Kappa (かはつは) from Bakemono no e (化物之繪, c. 1700), Harry F. Bruning Collection of Japanese Books and Manuscripts, L. Tom Perry Special Collections, Harold B. Lee Library, Brigham Young University.

Kappa are said to be roughly humanoid in form and about the size of a child, inhabiting the ponds and rivers of Japan.[1] Clumsy on land, they are at home in the water, and thrive during the warm months.[7] They are typically greenish in color[8] (or yellow-blue[9]), and either scaly[10][11] or slimy skinned, with webbed hands and feet, and a turtle-like carapace on their back.[8] Inhuman traits include three anuses that allow them to pass three times as much gas as humans.[7] Despite their small stature, they are physically stronger than a grown man.[7]

The kappa are sometimes said to smell like fish,[9] and they can swim like them. While potentially dangerous and mischievous, they are said to be very honourable, always keeping promises and being highly intelligent.
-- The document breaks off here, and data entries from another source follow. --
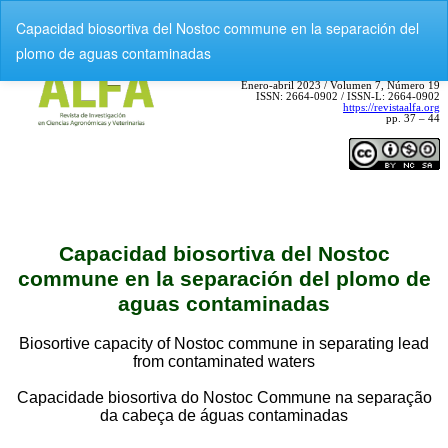
V
Capacidad biosortiva del Nostoc commune en la separación del
o
plomo de aguas contaminadas
l
v
e
r
a
l
o
s
d
e
t
a
l
l
e
s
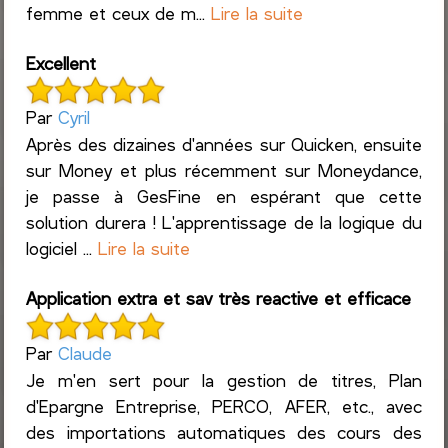
femme et ceux de m...
Lire la suite
Excellent
Par
Cyril
Après des dizaines d'années sur Quicken, ensuite
sur Money et plus récemment sur Moneydance,
je passe à GesFine en espérant que cette
solution durera ! L'apprentissage de la logique du
logiciel ...
Lire la suite
Application extra et sav très reactive et efficace
Par
Claude
Je m'en sert pour la gestion de titres, Plan
d'Epargne Entreprise, PERCO, AFER, etc., avec
des importations automatiques des cours des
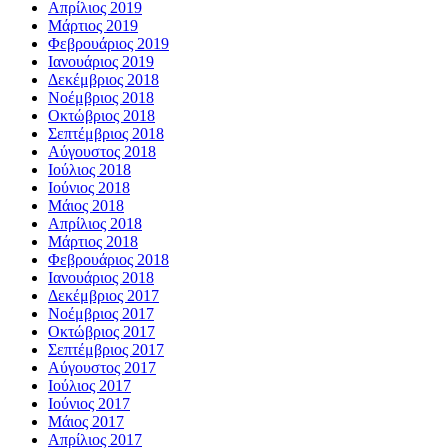
Απρίλιος 2019
Μάρτιος 2019
Φεβρουάριος 2019
Ιανουάριος 2019
Δεκέμβριος 2018
Νοέμβριος 2018
Οκτώβριος 2018
Σεπτέμβριος 2018
Αύγουστος 2018
Ιούλιος 2018
Ιούνιος 2018
Μάιος 2018
Απρίλιος 2018
Μάρτιος 2018
Φεβρουάριος 2018
Ιανουάριος 2018
Δεκέμβριος 2017
Νοέμβριος 2017
Οκτώβριος 2017
Σεπτέμβριος 2017
Αύγουστος 2017
Ιούλιος 2017
Ιούνιος 2017
Μάιος 2017
Απρίλιος 2017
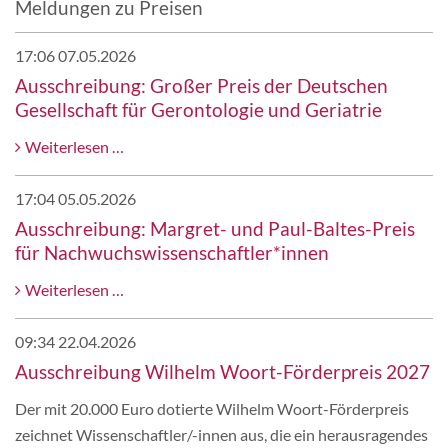
Meldungen zu Preisen
17:06 07.05.2026
Ausschreibung: Großer Preis der Deutschen
Gesellschaft für Gerontologie und Geriatrie
Ausschreibung:
Weiterlesen …
Großer
Preis
17:04 05.05.2026
der
Ausschreibung: Margret- und Paul-Baltes-Preis
Deutschen
für Nachwuchswissenschaftler*innen
Gesellschaft
Ausschreibung:
Weiterlesen …
für
Margret-
Gerontologie
und
09:34 22.04.2026
und
Paul-
Ausschreibung Wilhelm Woort-Förderpreis 2027
Geriatrie
Baltes-
Der mit 20.000 Euro dotierte Wilhelm Woort-Förderpreis
Preis
zeichnet Wissenschaftler/-innen aus, die ein herausragendes
für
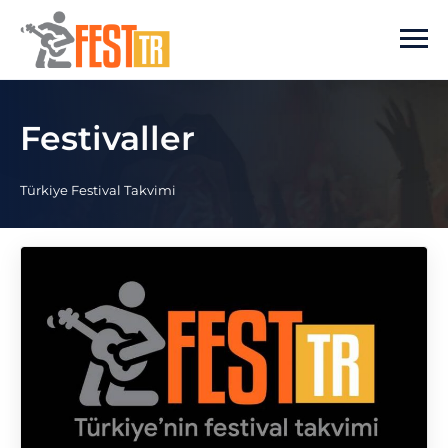
Ana içeriğe atla
Festivaller
Türkiye Festival Takvimi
According to some accounts, a kappa's arms are connected to each other through the torso and can slide from one side to the other.[12] While they are primarily water creatures, they do on occasion venture onto land. They have a dish in their head which must be filled with water at all times. When they venture on land, the "dish" on their head can be covered with a metal cap for protection.[13] If the water spills, the Kappa can be easily overcome.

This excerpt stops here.